> **Stored items from a collection**:
*** Block opens ***

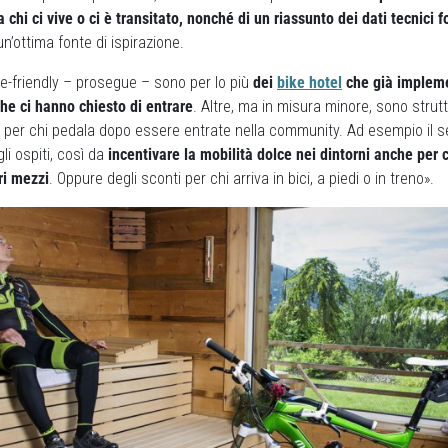
a chi ci vive o ci è transitato, nonché di un riassunto dei dati tecnici
n’ottima fonte di ispirazione.
ke-friendly – prosegue – sono per lo più
dei
bike hotel
che già impleme
 che ci hanno chiesto di entrare
. Altre, ma in misura minore, sono stru
i per chi pedala dopo essere entrate nella community. Ad esempio il ser
li ospiti, così da
incentivare la mobilità dolce nei dintorni anche per c
ri mezzi
. Oppure degli sconti per chi arriva in bici, a piedi o in treno».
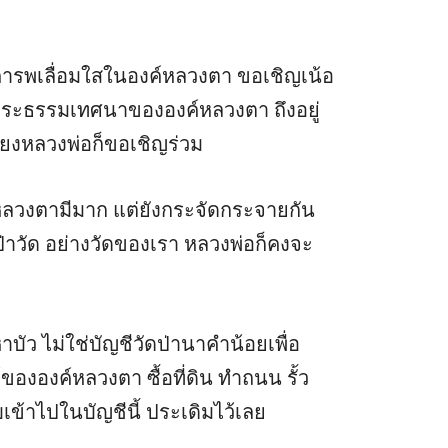
เคารพเลื่อมใสในองค์หลวงตา ขอเชิญเน้อ
ฟังพระธรรมเทศนาขององค์หลวงตา ถึงอยู่
เสียงหลวงพ่อก็ขอเชิญร่วม
ค์หลวงตามีมาก แต่ยังกระจัดกระจายกัน
ป่าวัด อย่างวัดของเรา หลวงพ่อก็คงจะ
าบัว ไม่ใช่บัญชีวัดป่านาคำน้อยเพื่อ
์ขององค์หลวงตา ซื้อที่ดิน ทำถนน รั้ว
ข้าไปในบัญชีนี้ ประเดิมไว้เลย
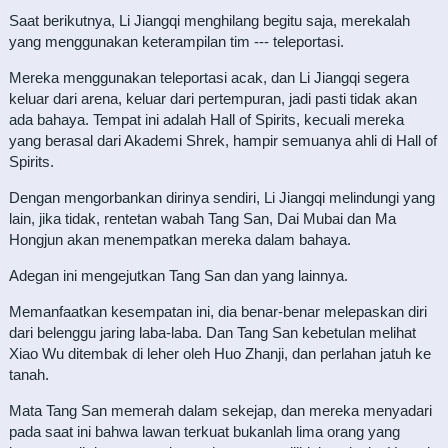
Saat berikutnya, Li Jiangqi menghilang begitu saja, merekalah
yang menggunakan keterampilan tim --- teleportasi.
Mereka menggunakan teleportasi acak, dan Li Jiangqi segera
keluar dari arena, keluar dari pertempuran, jadi pasti tidak akan
ada bahaya. Tempat ini adalah Hall of Spirits, kecuali mereka
yang berasal dari Akademi Shrek, hampir semuanya ahli di Hall of
Spirits.
Dengan mengorbankan dirinya sendiri, Li Jiangqi melindungi yang
lain, jika tidak, rentetan wabah Tang San, Dai Mubai dan Ma
Hongjun akan menempatkan mereka dalam bahaya.
Adegan ini mengejutkan Tang San dan yang lainnya.
Memanfaatkan kesempatan ini, dia benar-benar melepaskan diri
dari belenggu jaring laba-laba. Dan Tang San kebetulan melihat
Xiao Wu ditembak di leher oleh Huo Zhanji, dan perlahan jatuh ke
tanah.
Mata Tang San memerah dalam sekejap, dan mereka menyadari
pada saat ini bahwa lawan terkuat bukanlah lima orang yang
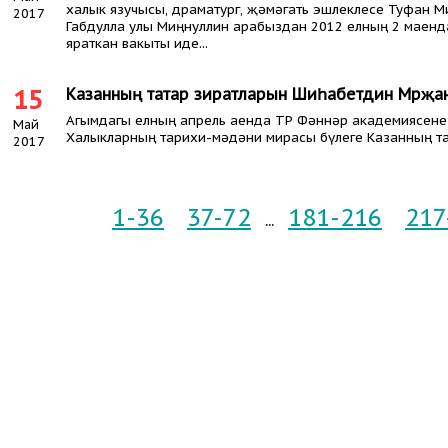
халык язучысы, драматург, җәмәгать эшлеклесе Туфан М
2017
Габдулла улы Миңнуллин арабыздан 2012 елның 2 маенда 
яраткан вакыты иде...
15
Казанның татар зиратларын Шиһабетдин Мәрҗани
Агымдагы елның апрель аенда ТР Фәннәр академиясен
Май
Халыкларның тарихи-мәдәни мирасы бүлеге Казанның та
2017
1-36
37-72
181-216
217
...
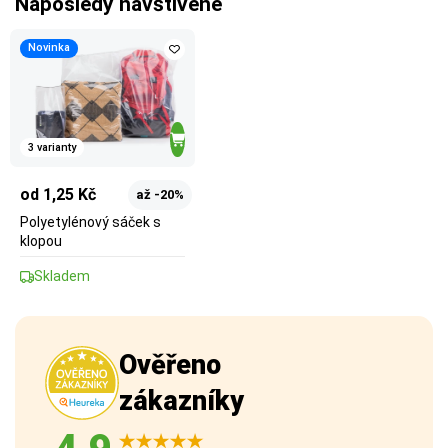
Naposledy navštívené
Novinka
3 varianty
od 1,25 Kč
až -20%
Polyetylénový sáček s
klopou
Skladem
Ověřeno
zákazníky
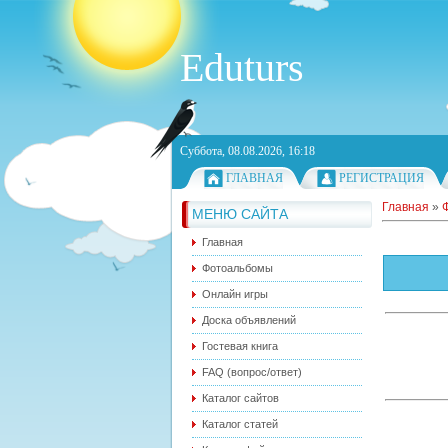
Eduturs
Суббота, 08.08.2026, 16:18
ГЛАВНАЯ
РЕГИСТРАЦИЯ
Главная
»
МЕНЮ САЙТА
Главная
Фотоальбомы
Онлайн игры
Доска объявлений
Гостевая книга
FAQ (вопрос/ответ)
Каталог сайтов
Каталог статей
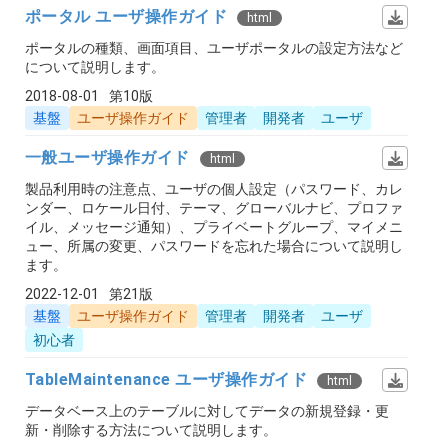
ポータル ユーザ操作ガイド
html
ポータルの種類、画面項目、ユーザポータルの設定方法など
について説明します。
2018-08-01
第10版
基盤
ユーザ操作ガイド
管理者
開発者
ユーザ
一般ユーザ操作ガイド
html
製品利用時の注意点、ユーザの個人設定（パスワード、カレ
ンダー、ロケール日付、テーマ、グローバルナビ、プロファ
イル、メッセージ通知）、プライベートグループ、マイメニ
ュー、所属の変更、パスワードを忘れた場合について説明し
ます。
2022-12-01
第21版
基盤
ユーザ操作ガイド
管理者
開発者
ユーザ
初心者
TableMaintenance ユーザ操作ガイド
html
データベース上のテーブルに対してデータの新規登録・更
新・削除する方法について説明します。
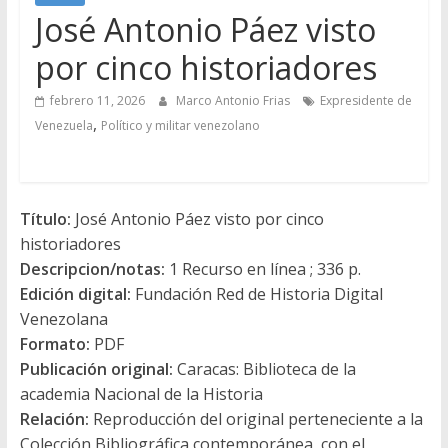
José Antonio Páez visto
por cinco historiadores
febrero 11, 2026
Marco Antonio Frias
Expresidente de
,
Venezuela
Político y militar venezolano
Título:
José Antonio Páez visto por cinco
historiadores
Descripcion/notas:
1 Recurso en línea ; 336 p.
Edición digital:
Fundación Red de Historia Digital
Venezolana
Formato:
PDF
Publicación original:
Caracas: Biblioteca de la
academia Nacional de la Historia
Relación:
Reproducción del original perteneciente a la
Colección Bibliográfica contemporánea, con el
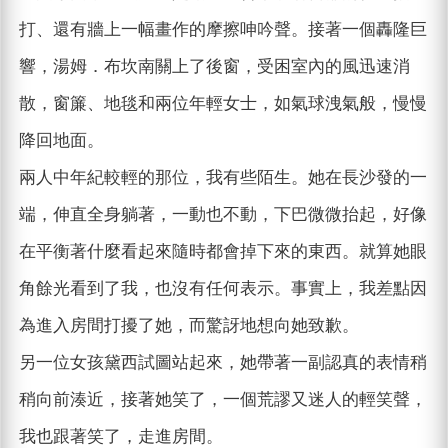
打、還有牆上一幅畫作的摩擦呻吟聲。接著一個轟隆巨
響，湯姆．布坎南關上了後窗，受困室內的風迅速消
散，窗簾、地毯和兩位年輕女士，如氣球洩氣般，慢慢
降回地面。
兩人中年紀較輕的那位，我有些陌生。她在長沙發的一
端，伸直全身躺著，一動也不動，下巴微微抬起，好像
在平衡著什麼看起來隨時都會掉下來的東西。就算她眼
角餘光看到了我，也沒有任何表示。事實上，我差點因
為進入房間打擾了她，而驚訝地想向她致歉。
另一位女孩黛西試圖站起來，她帶著一副認真的表情稍
稍向前湊近，接著她笑了，一個荒謬又迷人的輕笑聲，
我也跟著笑了，走進房間。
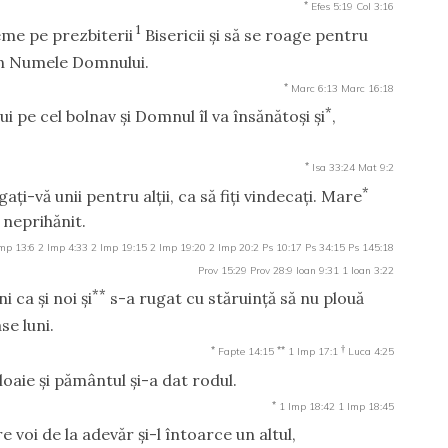
*
Efes 5:19
Col 3:16
1
eme pe prezbiterii
Bisericii şi să se roage pentru
n Numele Domnului.
*
Marc 6:13
Marc 16:18
*
 pe cel bolnav şi Domnul îl va însănătoşi şi
,
*
Isa 33:24
Mat 9:2
*
aţi-vă unii pentru alţii, ca să fiţi vindecaţi. Mare
 neprihănit.
mp 13:6
2 Imp 4:33
2 Imp 19:15
2 Imp 19:20
2 Imp 20:2
Ps 10:17
Ps 34:15
Ps 145:18
Prov 15:29
Prov 28:9
Ioan 9:31
1 Ioan 3:22
**
i ca şi noi şi
s-a rugat cu stăruinţă să nu plouă
se luni.
*
**
†
Fapte 14:15
1 Imp 17:1
Luca 4:25
loaie şi pământul şi-a dat rodul.
*
1 Imp 18:42
1 Imp 18:45
e voi de la adevăr şi-l întoarce un altul,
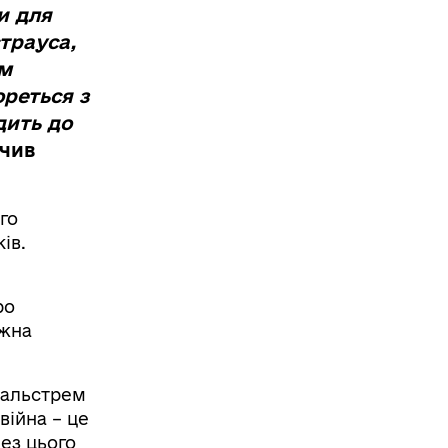
и для
трауса,
им
ореться з
дить до
чив
го
ів.
ро
ожна
Вальстрем
війна – це
Без цього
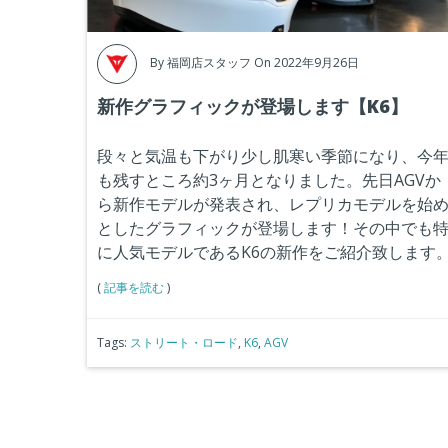
By
福岡店スタッフ
On 2022年9月26日
新作グラフィックが登場します【K6】
段々と気温も下がり少し肌寒い季節になり、今
も残すところ約3ヶ月となりました。先日AGVか
ら新作モデルが発表され、レプリカモデルを始
としたグラフィックが登場します！その中でも
に人気モデルであるK6の新作をご紹介致します
(
記事を読む
)
Tags:
ストリート・ロード
,
K6
,
AGV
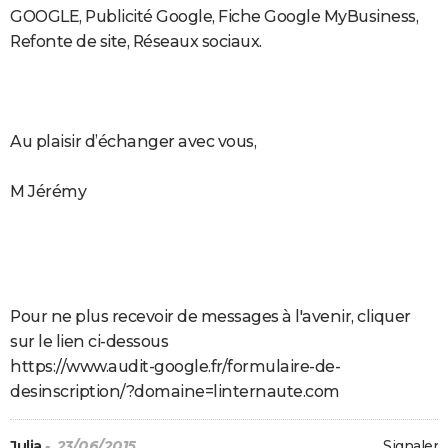
GOOGLE, Publicité Google, Fiche Google MyBusiness,
Refonte de site, Réseaux sociaux.
Au plaisir d’échanger avec vous,
M Jérémy
Pour ne plus recevoir de messages à l'avenir, cliquer
sur le lien ci-dessous
https://www.audit-google.fr/formulaire-de-
desinscription/?domaine=linternaute.com
Julia
- 23/06/2015
Signaler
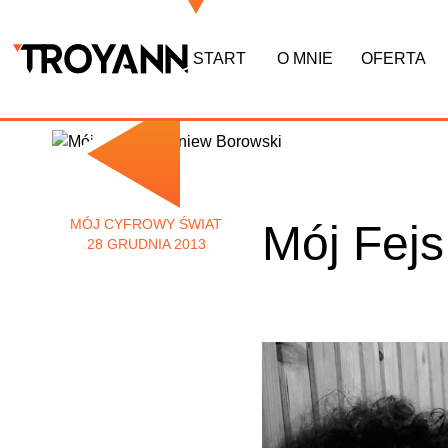
START
O MNIE
OFERTA
MÓJ CYFROWY ŚWIAT
Mój Fejs
28 GRUDNIA 2013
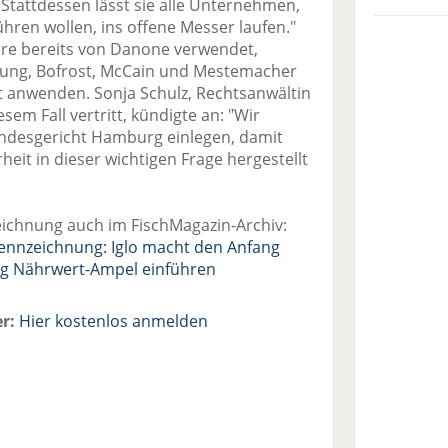
Stattdessen lässt sie alle Unternehmen,
hren wollen, ins offene Messer laufen."
ore bereits von Danone verwendet,
itung, Bofrost, McCain und Mestemacher
 anwenden. Sonja Schulz, Rechtsanwältin
esem Fall vertritt, kündigte an: "Wir
desgericht Hamburg einlegen, damit
heit in dieser wichtigen Frage hergestellt
ichnung auch im FischMagazin-Archiv:
nnzeichnung: Iglo macht den Anfang
illig Nährwert-Ampel einführen
r:
Hier kostenlos anmelden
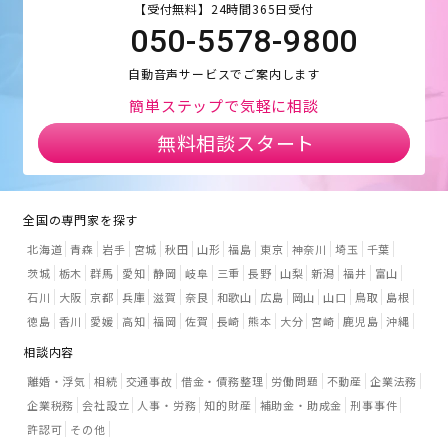
【受付無料】24時間365日受付
050-5578-9800
自動音声サービスでご案内します
簡単ステップで気軽に相談
無料相談スタート
全国の専門家を探す
北海道
青森
岩手
宮城
秋田
山形
福島
東京
神奈川
埼玉
千葉
茨城
栃木
群馬
愛知
静岡
岐阜
三重
長野
山梨
新潟
福井
富山
石川
大阪
京都
兵庫
滋賀
奈良
和歌山
広島
岡山
山口
鳥取
島根
徳島
香川
愛媛
高知
福岡
佐賀
長崎
熊本
大分
宮崎
鹿児島
沖縄
相談内容
離婚・浮気
相続
交通事故
借金・債務整理
労働問題
不動産
企業法務
企業税務
会社設立
人事・労務
知的財産
補助金・助成金
刑事事件
許認可
その他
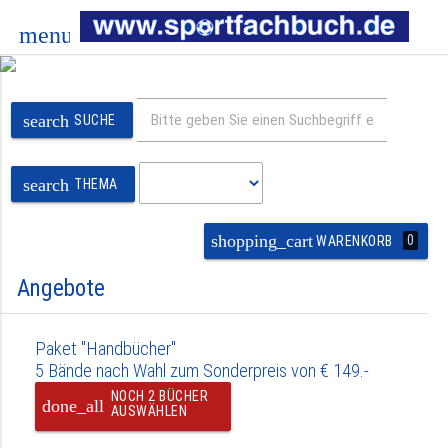
menu
search
SUCHE
search
THEMA
shopping_cart
0
WARENKORB
Angebote
Paket "Handbücher"
5 Bände nach Wahl zum Sonderpreis von € 149.-
NOCH 2 BÜCHER
done_all
AUSWÄHLEN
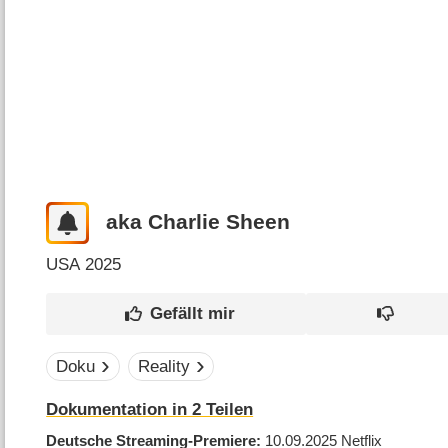
aka Charlie Sheen
USA
2025
Doku
Reality
Dokumentation in 2 Teilen
Deutsche Streaming-Premiere
10.09.2025
Netflix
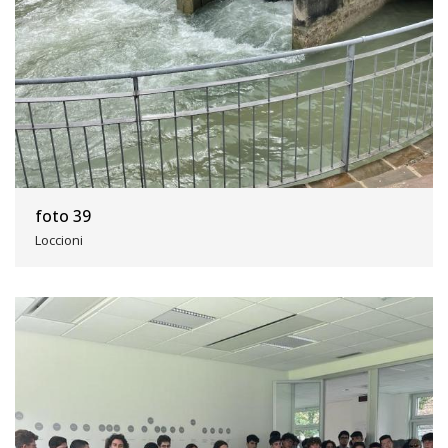
foto 39
Loccioni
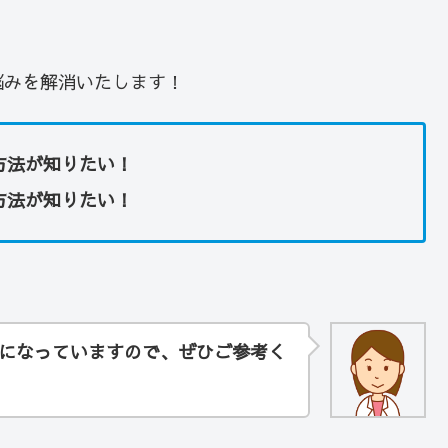
悩みを解消いたします！
方法が知りたい！
方法が知りたい！
になっていますので、ぜひご参考く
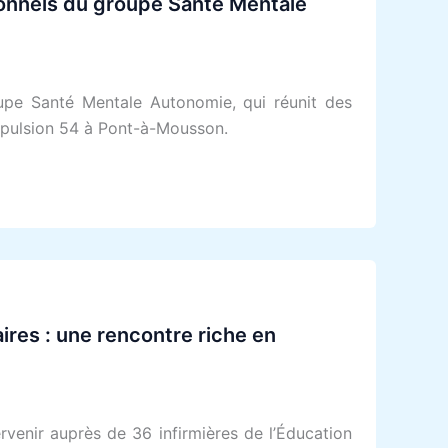
ionnels du groupe Santé Mentale
oupe Santé Mentale Autonomie, qui réunit des
Impulsion 54 à Pont-à-Mousson.
ires : une rencontre riche en
tervenir auprès de 36 infirmières de l’Éducation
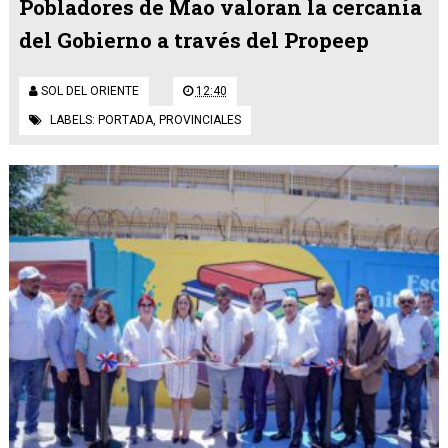
Pobladores de Mao valoran la cercanía
del Gobierno a través del Propeep
SOL DEL ORIENTE
12:40
LABELS:
PORTADA
,
PROVINCIALES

*** Block closes ***

> **Work order**: Leaving out each picture, repeat exactly the lines above from the one that contains "Bisericii şi să se roage pentru" through the one that contains "としたグラフィックが登場します！その中でも".

> **Result below**:
Bisericii şi să se roage pentru
n Numele Domnului.
*
Marc 6:13
Marc 16:18
*
 pe cel bolnav şi Domnul îl va însănătoşi şi
,
*
Isa 33:24
Mat 9:2
*
aţi-vă unii pentru alţii, ca să fiţi vindecaţi. Mare
 neprihănit.
mp 13:6
2 Imp 4:33
2 Imp 19:15
2 Imp 19:20
2 Imp 20:2
Ps 10:17
Ps 34:15
Ps 145:18
Prov 15:29
Prov 28:9
Ioan 9:31
1 Ioan 3:22
**
i ca şi noi şi
s-a rugat cu stăruinţă să nu plouă
se luni.
*
**
†
Fapte 14:15
1 Imp 17:1
Luca 4:25
loaie şi pământul şi-a dat rodul.
*
1 Imp 18:42
1 Imp 18:45
e voi de la adevăr şi-l întoarce un altul,
и для
трауса,
им
ореться з
дить до
чив
го
ів.
ро
ожна
Вальстрем
війна – це
Без цього
By
福岡店スタッフ
On 2022年9月26日
新作グラフィックが登場します【K6】
段々と気温も下がり少し肌寒い季節になり、今
も残すところ約3ヶ月となりました。先日AGVか
ら新作モデルが発表され、レプリカモデルを始
としたグラフィックが登場します！その中でも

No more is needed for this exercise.